Under the supervision of Dr. Karl Larsen, and in collaboration with The Osoyoos Indian Band and the Nk’Mip Desert Cultural Centre, Eye initiated Western Canada’s first study on pregnant Western Rattlesnakes. To date, the research team has tracked the movements of 25 pregnant snakes and has identified 18 gestation sites. The data collected from these sites has provided critical information to land users and land managers.
Much of Eye’s time has also been spent doing community outreach. She developed resources for land users to increase their understanding of rattlesnake movement patterns, of how they give birth and of how to walk and work safely while in their habitat.
“It is so important to ensure this information is conveyed properly, and that it is usable and useful,” she says.
“I think, like everyone has felt, this has been a very weird year. There has been progress, but then there have been delays,” says Eye, who admits it has been tough to focus now that she is working from home rather than from the lab, where she would normally be surrounded by her grad school peers.
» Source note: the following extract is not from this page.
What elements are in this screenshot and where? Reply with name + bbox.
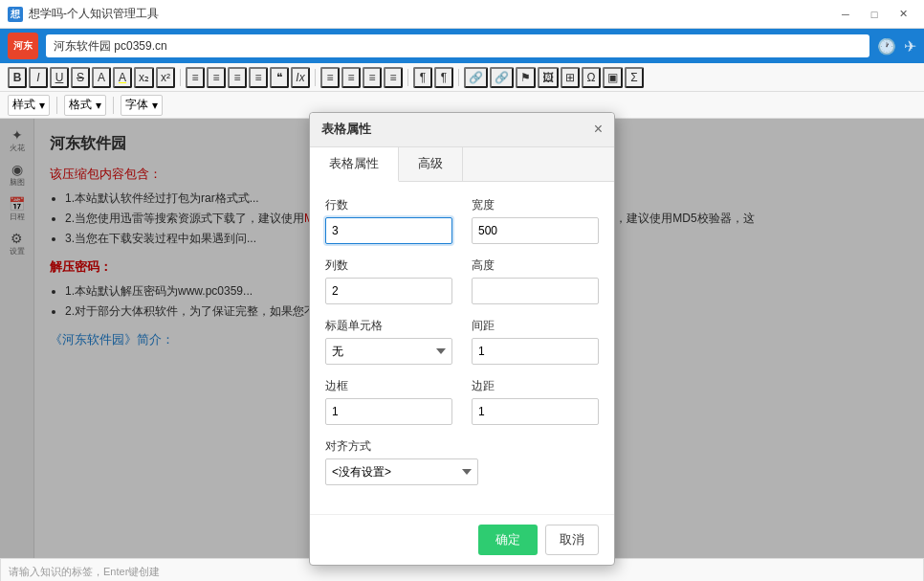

“There is so much going on in the world that it is easy to get distracted,” she says. “This award could not have come at a better time.”
The Elizabeth Henry Scholarship for Communities and Environmental Health supports graduate students working on research projects in partnership with one or more British Columbia communities, including Indigenous communities, that are addressing air quality, environmental health issues and/or promoting environmental sustainability through co-operative initiatives.